Is Meat funny?

GagSlag gossip round-up

Some trivia sparklers for your bonfire weekend...

  • Zharmakhan Tuyakbai, the leader of the opposition National Social-Democratic Party in Kazakhstan, says that if he ever sees Borat creator Sacha Baron Cohen ‘I'll hit him in the face.'

  • Meatloaf once considered a career as a stand-up, saying: 'I actually did do some stand-up but without any jokes - it was all improvised - and I was actually very funny. I did it four times about ten years ago. I just told stories about things that had really happened to me.
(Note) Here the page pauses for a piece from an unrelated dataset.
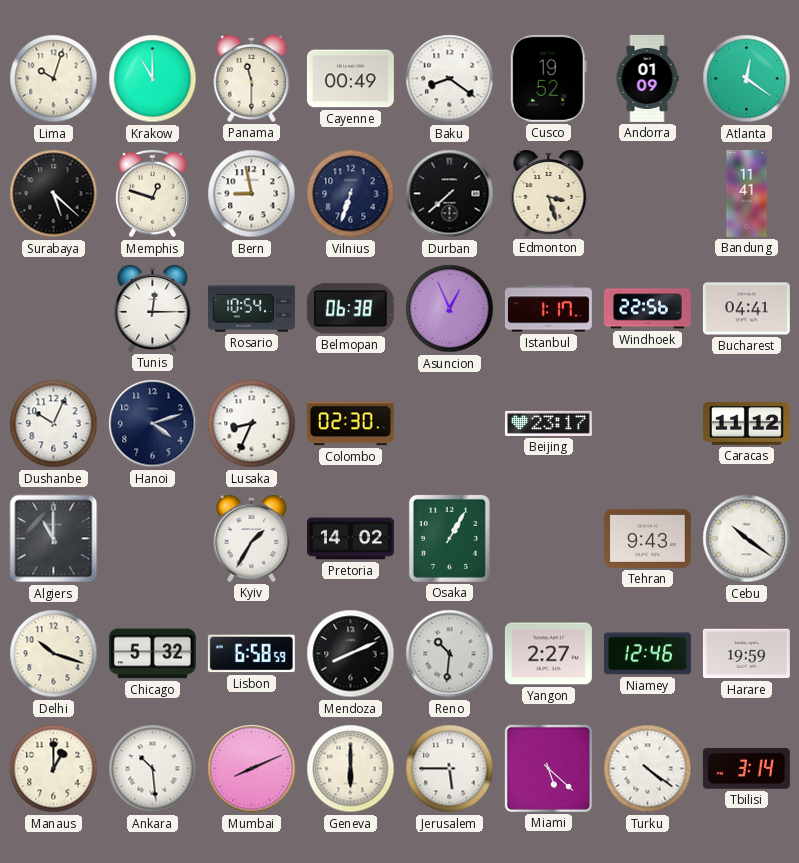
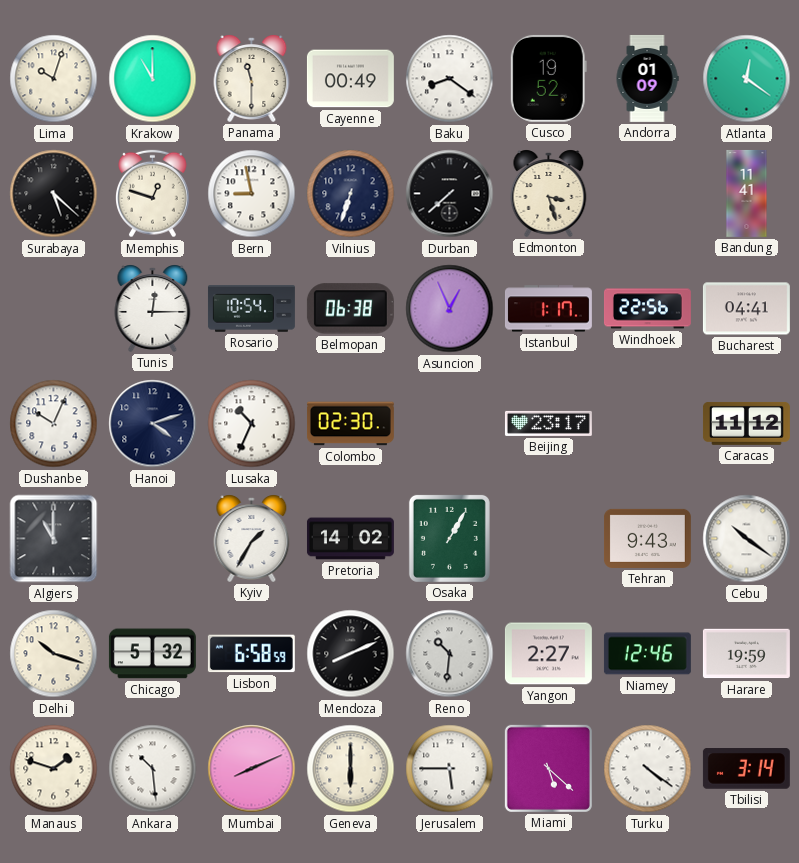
Lusaka: 8:34 -> 10:34
Manaus: 1:00 -> 1:48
If they didn't like it I didn't care, but luckily they did and they all laughed

  • ‘Loveable’ might not be the first adjective that springs to mind when you think of Jimmy Carr, but he actually says: ‘There’s a certain sense in which being loved by an audience is hugely important to me.’

  • The lead story on the gossip website Daily Snack yesterday repeated sister paper Daily Star’s front page splash about how Russell Brand had been fired from BBC radio because he was ‘too wild’ on his 6 Music show. ‘News of the sacking sent shockwaves around the BBC because he had been tipped for a move to Radio 2,’ the site excitedly reported. ‘They couldn’t handle all the insanity that goes on around Russell. He is just a little bit too edgy and unpredictable for the BBC.’ Second story on Daily Snack yesterday: ‘Controversial comic Russell Brand is joining Radio 2’ because he’d done such a ‘brilliant job’ on 6 Music. Meanwhile a MediaGrauniad headline about the story accidentally referred to him as Russell ‘Bland’.

  • Meanwhile Russell’s BBC 6 Music co-host Matt Morgan said that at a gig in in Dartford, Kent: ‘He went out on stage with socks down his trousers.’ You would never have got that with Sir Jimmy Young.

  • Matt Lucas and David Walliams had to be rushed to the National Television Awards bash on motorbikes to pick up their Best Comedy gong after their live show over-ran at Hammersmith Apollo.

  • Graham Chapman liked to experiment with cooking, serving up the likes of lamb stuffed with salmon. Eugh.

  • Australian broadcaster ABC has axed its satirical show The Glass House after 500 episodes. Oh, sorry, not ‘axed’. ‘We're not axing the show,’ station exec Courtney Gibson is keen to stress. ‘But we're not going to commission it next year.’

  • Shazia Mirza has been comparing herself to Richard Pryor – well, in one respect at least. She says her decision not to focus entirely on Muslim jokes in her stand-up was ‘a bit like Richard Pryor's moment of revelation’ when he tried to stop emulating Bill Cosby and be his own comic.